Fully assembled, with Nintendo branded bat.

A line up of included plastic balls (with slight shape variations to affect their trajectory) collect in the basket, and fall one by one into position for the flicking mechanism.

Speed selection

Here on the battery compartment is the first ever instance of the modern Nintendo logo appearing on a product. It hasn’t yet got the ‘racetrack’ border, but sits inside a squashed hexagon.

It’s one of those ‘what you see is what you get’ kind of products.
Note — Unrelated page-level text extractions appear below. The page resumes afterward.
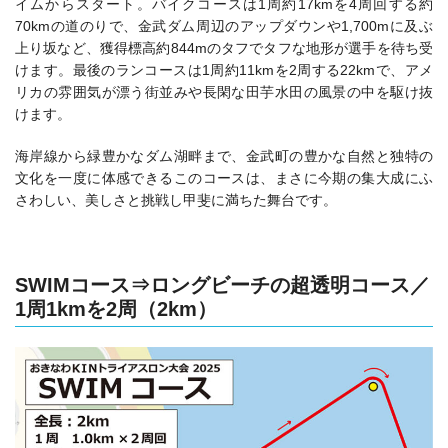
イムからスタート。バイクコースは1周約17kmを4周回する約
70kmの道のりで、金武ダム周辺のアップダウンや1,700mに及ぶ
上り坂など、獲得標高約844mのタフでタフな地形が選手を待ち受
けます。最後のランコースは1周約11kmを2周する22kmで、アメ
リカの雰囲気が漂う街並みや長閑な田芋水田の風景の中を駆け抜
けます。
海岸線から緑豊かなダム湖畔まで、金武町の豊かな自然と独特の
文化を一度に体感できるこのコースは、まさに今期の集大成にふ
さわしい、美しさと挑戦し甲斐に満ちた舞台です。
SWIMコース⇒ロングビーチの超透明コース／
1周1kmを2周（2km）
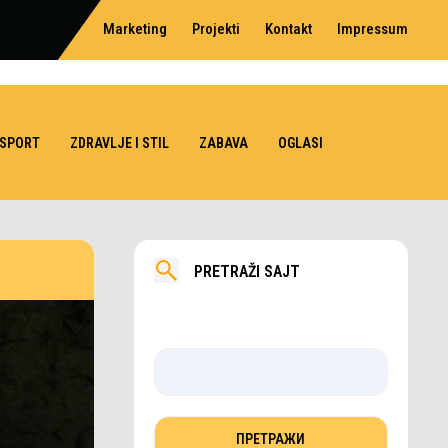
Marketing
Projekti
Kontakt
Impressum
SPORT
ZDRAVLJE I STIL
ZABAVA
OGLASI
PRETRAŽI SAJT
The motor doesn’t work in mine but you can manually set a ball to be launched, and it throws the balls quite well.

The Ultra Machine has made several guest appearances in Nintendo video games in the years since, most often in the Warioware series

But more recently in Splatoon 2, where a jury-rigged Ultra Machine serves as a bomb launcher.

Complete Nintendo Classic Mini collection – with the original consoles (ニンテンドークラシックミニ)

Now that I have finally picked up each Nintendo Classic Mini, here they all are with the original consoles.

Nintendo Classic Mini Family Computer (ニンテンドークラシックミニ ファミリーコンピュータ)

Nintendo Classic Mini: Nintendo Entertainment System.

Nintendo Classic Mini: Super Famicom (ニンテンドークラシックミニ スーパーファミコン)

Nintendo Classic Mini: Super Nintendo Entertainment System

And for completeness, the Nintendo Classic Mini Family Computer Shonen Jump Edition… and an original ‘Golden’ Famicom!